We use multifractal cross-correlation analysis (MFCCA) and the q-dependent detrended cross-correlation coefficient to analyze the change of correlations between the gold return and U.S. equity. We document the following findings. First, the cross-correlation between gold and S&P500 is anti-persistent, and the pandemic reduces the degree of anti-persistence. The cross-correlation between gold and S&P500 is negative before the pandemic, and value differs depending on the size of fluctuation (q). However, during the pandemic, the correlations became positive and more independent of q. Third, during the pandemic, the cross-correlation for large fluctuation became lower than for smaller fluctuation, particularly in the long term. Fourth, the cross-correlations between gold and S&P 500 decreased in the long term during the pandemic.
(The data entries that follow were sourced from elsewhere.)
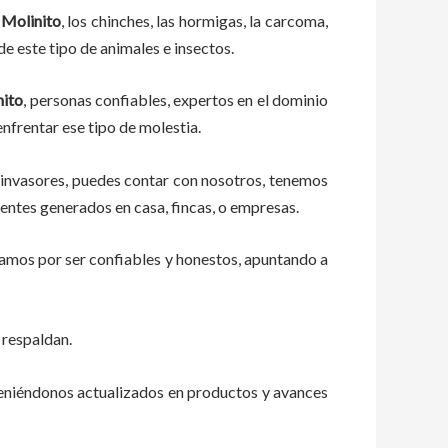
 Molinito
, los chinches, las hormigas, la carcoma,
e este tipo de animales e insectos.
nito
, personas confiables, expertos en el dominio
 enfrentar ese tipo de molestia.
 invasores, puedes contar con nosotros, tenemos
entes generados en casa, fincas, o empresas.
zamos por ser confiables y honestos, apuntando a
 respaldan.
teniéndonos actualizados en productos y avances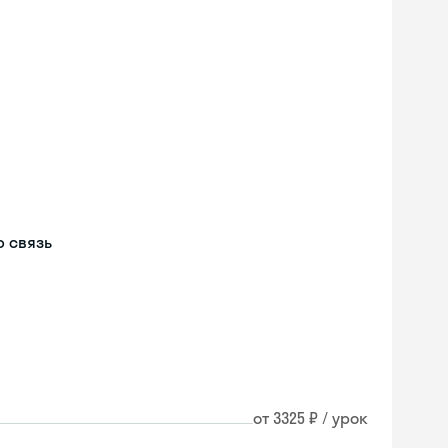
м
 связь
от 3325 ₽ / урок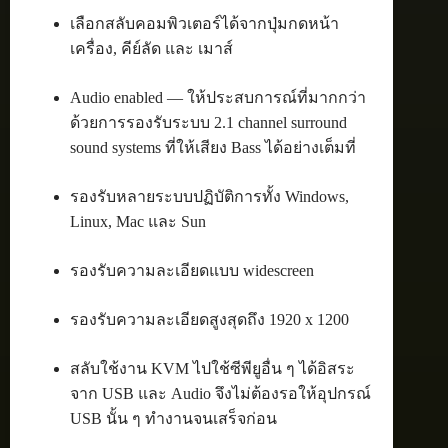
เลือกสลับคอมพิวเตอร์ได้จากปุ่มกดหน้า
เครื่อง, คีย์ลัด และ เมาส์
Audio enabled — ให้ประสบการณ์ที่มากกว่า
ด้วยการรองรับระบบ 2.1 channel surround
sound systems ที่ให้เสียง Bass ได้อย่างเต็มที่
รองรับหลายระบบปฏิบัติการทั้ง Windows,
Linux, Mac และ Sun
รองรับความละเอียดแบบ widescreen
รองรับความละเอียดสูงสุดถึง 1920 x 1200
สลับใช้งาน KVM ไปใช้ซีพียูอื่น ๆ ได้อิสระ
จาก USB และ Audio จึงไม่ต้องรอให้อุปกรณ์
USB นั้น ๆ ทำงานจนเสร็จก่อน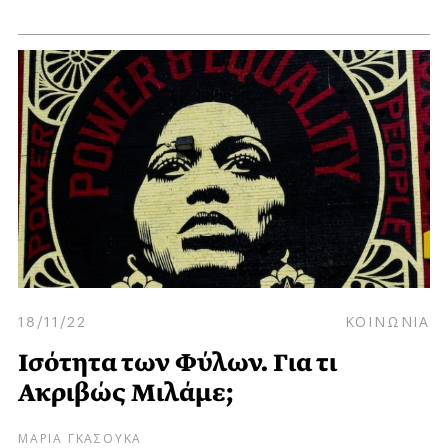
18/11/22
ΚΟΙΝΩΝΙΑ
Ισότητα των Φύλων. Για τι
Ακριβώς Μιλάμε;
ΜΑΡΙΑ ΓΚΑΣΟΥΚΑ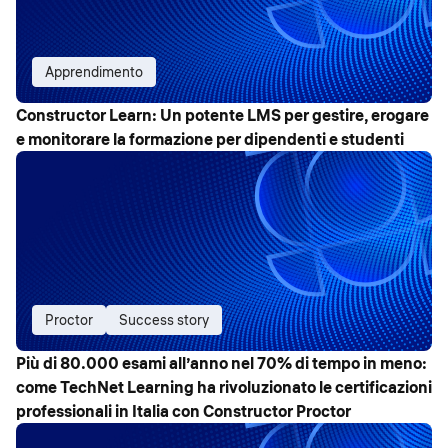
Apprendimento
Constructor Learn: Un potente LMS per gestire, erogare
e monitorare la formazione per dipendenti e studenti
Proctor
Success story
Più di 80.000 esami all’anno nel 70% di tempo in meno:
come TechNet Learning ha rivoluzionato le certificazioni
professionali in Italia con Constructor Proctor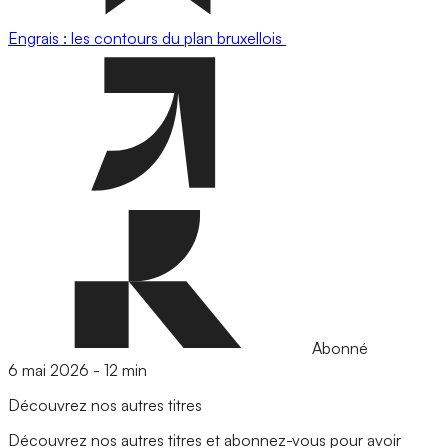
Engrais : les contours du plan bruxellois
Abonné
6 mai 2026
-
12 min
Découvrez nos autres titres
Découvrez nos autres titres et abonnez-vous pour avoir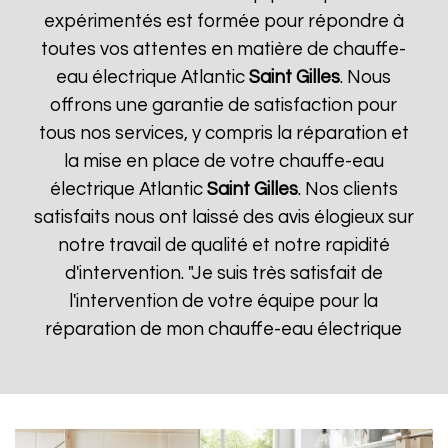
expérimentés est formée pour répondre à
toutes vos attentes en matière de chauffe-
eau électrique Atlantic
Saint Gilles
. Nous
offrons une garantie de satisfaction pour
tous nos services, y compris la réparation et
la mise en place de votre chauffe-eau
électrique Atlantic
Saint Gilles
. Nos clients
satisfaits nous ont laissé des avis élogieux sur
notre travail de qualité et notre rapidité
d'intervention. "Je suis très satisfait de
l'intervention de votre équipe pour la
réparation de mon chauffe-eau électrique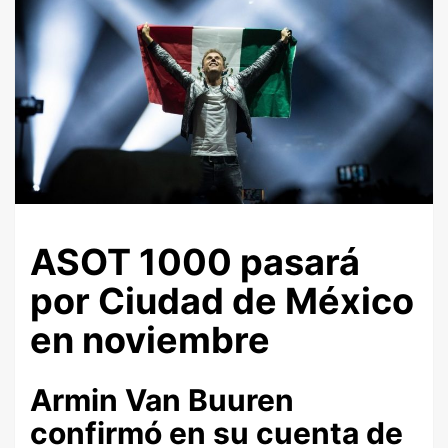
ASOT 1000 pasará
por Ciudad de México
en noviembre
Armin Van Buuren
confirmó en su cuenta de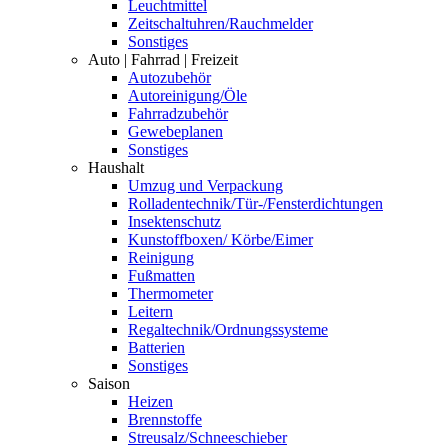
Leuchtmittel
Zeitschaltuhren/Rauchmelder
Sonstiges
Auto | Fahrrad | Freizeit
Autozubehör
Autoreinigung/Öle
Fahrradzubehör
Gewebeplanen
Sonstiges
Haushalt
Umzug und Verpackung
Rolladentechnik/Tür-/Fensterdichtungen
Insektenschutz
Kunstoffboxen/ Körbe/Eimer
Reinigung
Fußmatten
Thermometer
Leitern
Regaltechnik/Ordnungssysteme
Batterien
Sonstiges
Saison
Heizen
Brennstoffe
Streusalz/Schneeschieber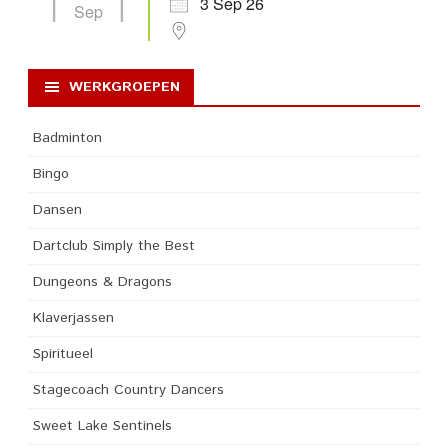
3 Sep 26
Sep
WERKGROEPEN
Badminton
Bingo
Dansen
Dartclub Simply the Best
Dungeons & Dragons
Klaverjassen
Spiritueel
Stagecoach Country Dancers
Sweet Lake Sentinels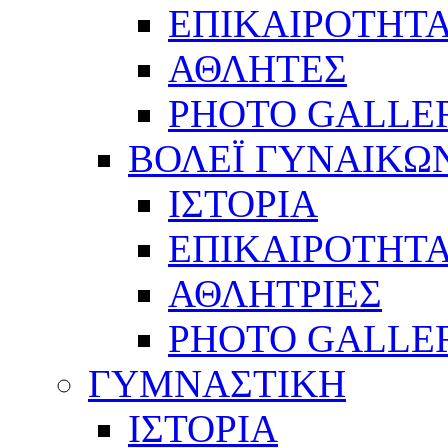
ΕΠΙΚΑΙΡΟΤΗΤ
ΑΘΛΗΤΕΣ
PHOTO GALLE
ΒΟΛΕΪ ΓΥΝΑΙΚΩ
ΙΣΤΟΡΙΑ
ΕΠΙΚΑΙΡΟΤΗΤ
ΑΘΛΗΤΡΙΕΣ
PHOTO GALLE
ΓΥΜΝΑΣΤΙΚΗ
ΙΣΤΟΡΙΑ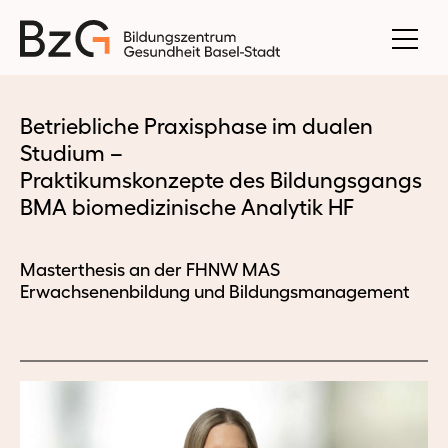
Betriebliche Praxisphase im dualen
Studium –
Praktikumskonzepte des Bildungsgangs
BMA biomedizinische Analytik HF
Masterthesis an der FHNW MAS
Erwachsenenbildung und Bildungsmanagement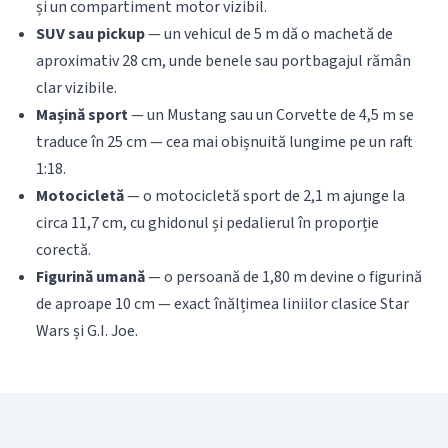
și un compartiment motor vizibil.
SUV sau pickup
— un vehicul de 5 m dă o machetă de
aproximativ 28 cm, unde benele sau portbagajul rămân
clar vizibile.
Mașină sport
— un Mustang sau un Corvette de 4,5 m se
traduce în 25 cm — cea mai obișnuită lungime pe un raft
1:18.
Motocicletă
— o motocicletă sport de 2,1 m ajunge la
circa 11,7 cm, cu ghidonul și pedalierul în proporție
corectă.
Figurină umană
— o persoană de 1,80 m devine o figurină
de aproape 10 cm — exact înălțimea liniilor clasice Star
Wars și G.I. Joe.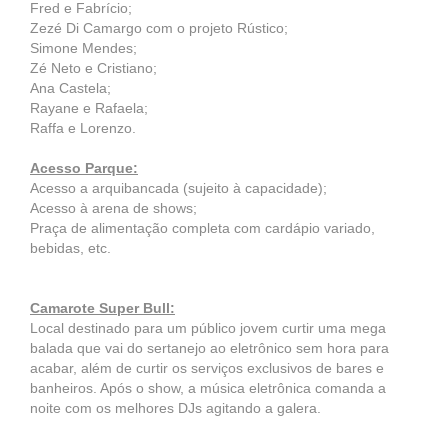
Fred e Fabrício;
Zezé Di Camargo com o projeto Rústico;
Simone Mendes;
Zé Neto e Cristiano;
Ana Castela;
Rayane e Rafaela;
Raffa e Lorenzo.
Acesso Parque:
Acesso a arquibancada (sujeito à capacidade);
Acesso à arena de shows;
Praça de alimentação completa com cardápio variado,
bebidas, etc.
Camarote Super Bull:
Local destinado para um público jovem curtir uma mega
balada que vai do sertanejo ao eletrônico sem hora para
acabar, além de curtir os serviços exclusivos de bares e
banheiros. Após o show, a música eletrônica comanda a
noite com os melhores DJs agitando a galera.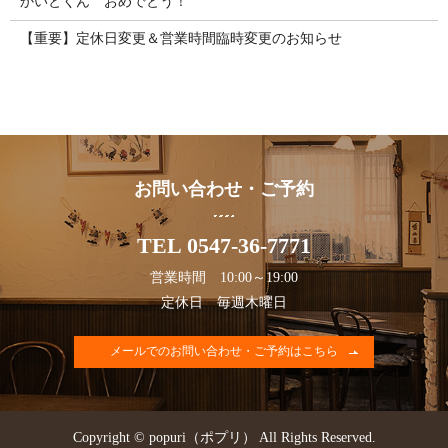
かいとくん おめでとう！
【重要】定休日変更＆営業時間臨時変更のお知らせ
お問い合わせ・ご予約
TEL 0547-36-7771
営業時間 10:00～19:00
定休日 毎週木曜日
メールでのお問い合わせ・ご予約はこちら
Copyright © popuri（ポプリ） All Rights Reserved.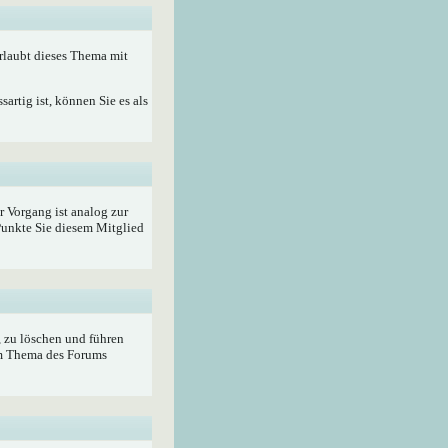
rlaubt dieses Thema mit
artig ist, können Sie es als
r Vorgang ist analog zur
unkte Sie diesem Mitglied
, zu löschen und führen
im Thema des Forums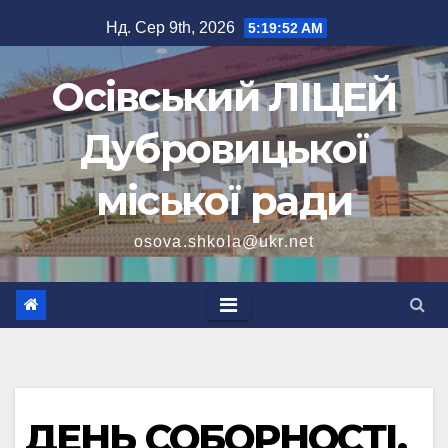
Перейти
Нд. Сер 9th, 2026
5:19:53 AM
до
вмісту
Осівський ЛІЦЕЙ
Дубровицької
міської ради
osova.shkola@ukr.net
ДЕНЬ СОБОРНОСТІ.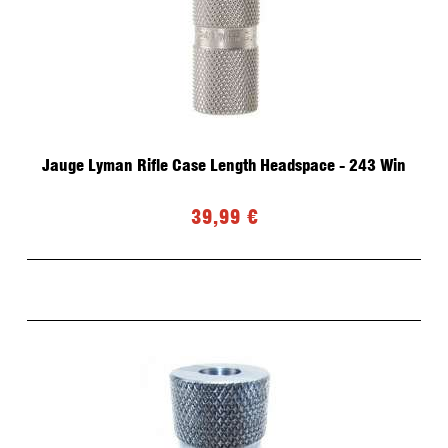
Jauge Lyman Rifle Case Length Headspace - 243 Win
39,99 €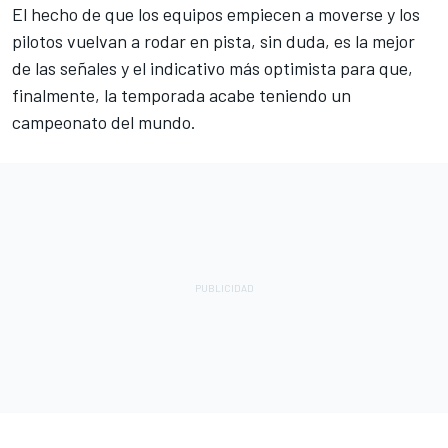
El hecho de que los equipos empiecen a moverse y los
pilotos vuelvan a rodar en pista, sin duda, es la mejor
de las señales y el indicativo más optimista para que,
finalmente, la temporada acabe teniendo un
campeonato del mundo.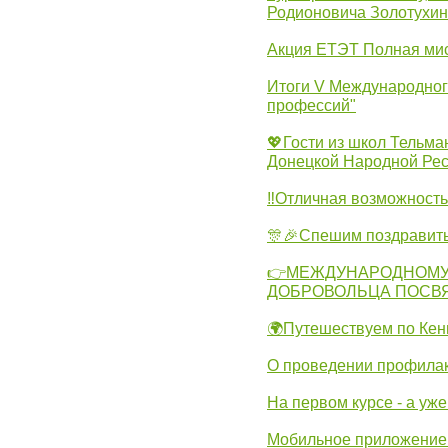
Родионовича Золотухи
Акция ЕТЭТ Полная мис
Итоги V Международног
профессий"
💖Гости из школ Тельма
Донецкой Народной Рес
‼Отличная возможность 
🎊🎉Спешим поздравит
👉МЕЖДУНАРОДНОМУ
ДОБРОВОЛЬЦА ПОСВ
🌍Путешествуем по Кен
О проведении профилак
На первом курсе - а уж
Мобильное приложение 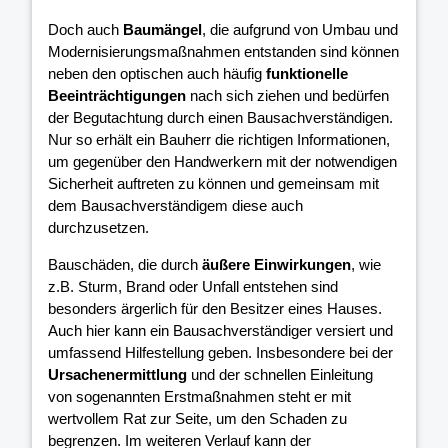
Doch auch
Baumängel
, die aufgrund von Umbau und
Modernisierungsmaßnahmen entstanden sind können
neben den optischen auch häufig
funktionelle
Beeinträchtigungen
nach sich ziehen und bedürfen
der Begutachtung durch einen Bausachverständigen.
Nur so erhält ein Bauherr die richtigen Informationen,
um gegenüber den Handwerkern mit der notwendigen
Sicherheit auftreten zu können und gemeinsam mit
dem Bausachverständigem diese auch
durchzusetzen.
Bauschäden, die durch
äußere Einwirkungen
, wie
z.B. Sturm, Brand oder Unfall entstehen sind
besonders ärgerlich für den Besitzer eines Hauses.
Auch hier kann ein Bausachverständiger versiert und
umfassend Hilfestellung geben. Insbesondere bei der
Ursachenermittlung
und der schnellen Einleitung
von sogenannten Erstmaßnahmen steht er mit
wertvollem Rat zur Seite, um den Schaden zu
begrenzen. Im weiteren Verlauf kann der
The findings have important implications for investment decisions and return forecasting. Given our findings that the correlation between S&P 500 and gold is higher during the pandemic, it would be cheaper to perform a hedging strategy by taking a long position in one asset and a short position in the other asset during the pandemic. The increase in the multifractality of cross-correlation between gold and S&P 500 during the pandemic suggests that the non-linear relationship between gold and U.S. equity returns prevails more during economic downturns. Therefore, academicians may resort to non-linear techniques to evaluate the relationship between gold and U.S. equity markets during the health pandemic.